In einer Gewitternacht wird Ronja geboren, nur ein Bündel, das mit Hilfe ihres bärenstarken Räubervaters Mattis (Marco Jorge Rudolph) erst krabbeln, dann laufen lernt. Daraus entwickelt sich ein wirbelnder Wuschelkopf (Vivien Delekta-Dörr), Quintessenz aller furchtlosen Draufgänger-Kinder dieser Welt. Sie zieht aus in den Wald, trifft Gnome mit glühenden Augen und fliegende Druden, die ihr die Augen auskratzen wollen. Gruselig ist das, aber nicht zu sehr. Ronjas Welt ist nun mal kein Disneyland.

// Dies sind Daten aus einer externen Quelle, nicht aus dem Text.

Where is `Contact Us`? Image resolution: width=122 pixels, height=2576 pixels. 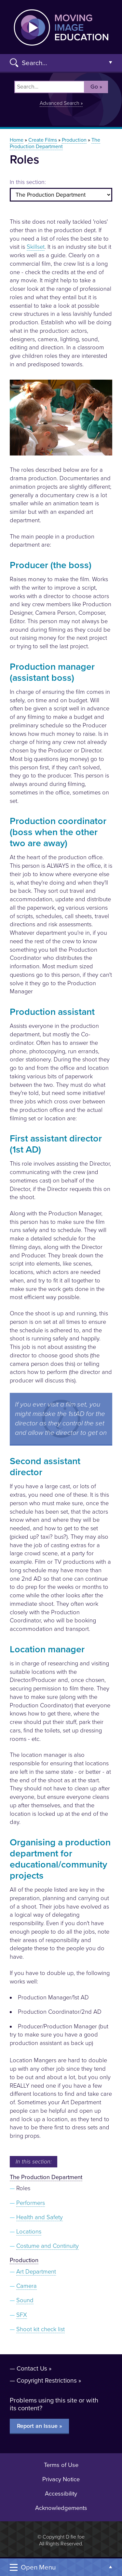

Die Geschichte spielt unter Räubern, auch das darf man merken. Es wird derb geschimpft, laut gefurzt und hämisch gelacht, doch kleine Menschen haben vor so was weniger Berührungsängste als manche großen. Dennoch ist dies keins jener Kinderstücke, in dem unablässig gegrölt und dazwischen gerufen wird. Die meisten sind so restlos gefesselt, wie nur Kinder es sein können.
Wirklich kindisch benehmen sich die Erwachsenen auf der Bühne. Als Ronja sich ausgerechnet mit Birk (Daniel Heck), dem Spross einer verfeindeten Sippe, verbrüdert, erklärt Mattis, der alte Dickschädel: „Ich habe keine Tochter mehr.“ Das ist der Punkt, wo es weh tut, Eltern wie Kindern. Astrid Lindgren hätte sich nie angemaßt zu belehren, aber zuhören darf man ihr schon. Diesen Geist pflegt die Inszenierung.

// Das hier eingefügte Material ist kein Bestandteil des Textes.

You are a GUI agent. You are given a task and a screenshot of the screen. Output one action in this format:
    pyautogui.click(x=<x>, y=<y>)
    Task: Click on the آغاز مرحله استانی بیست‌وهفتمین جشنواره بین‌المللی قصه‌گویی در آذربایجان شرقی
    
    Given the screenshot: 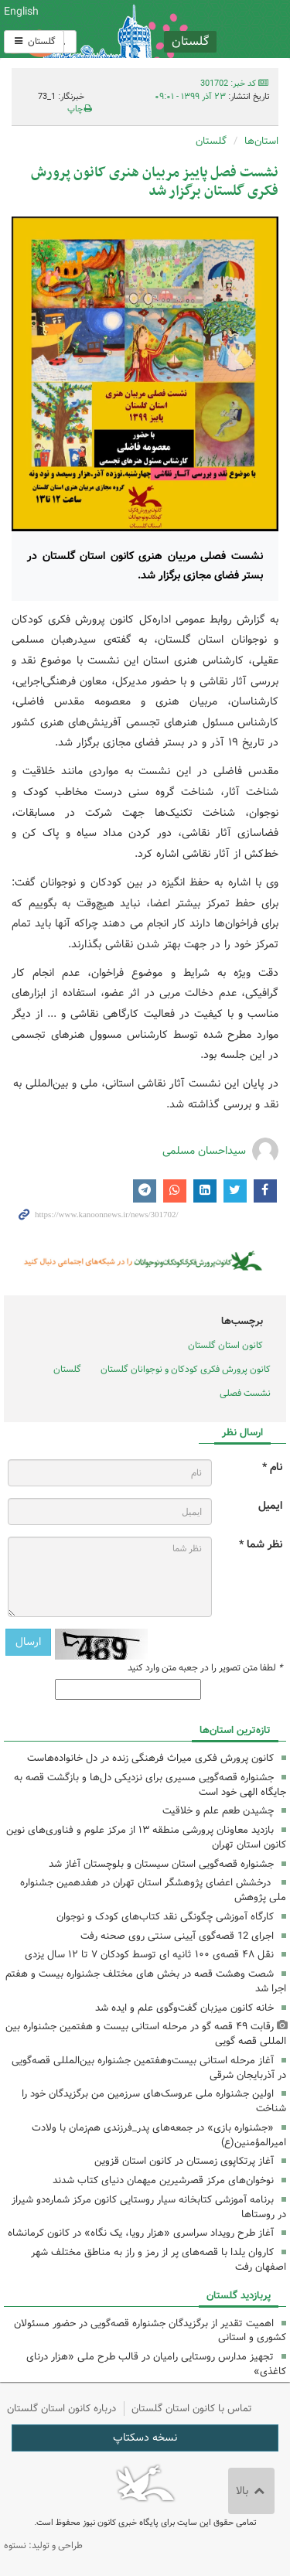 What is the action you would take?
    pyautogui.click(x=149, y=2068)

Auch einige der Schauspieler wirken geradezu den Buchseiten entstiegen, allen voran Marco Jorge Rudolph, der einen Pfundskerl von Räuberhauptmann abgibt, stark wie zehn, laut wie 20, ein Brummbär mit einem riesengroßen Herzen. Auch Ronja und Birk treffen perfekt den Ton — selbst in den Szenen, die so stark nach Freiheit schmecken, dass schnell eine Prise Klischee mitschwingen könnte. Sie erinnern sich wohl noch gut, wie das war mit dem Erwachsenwerden.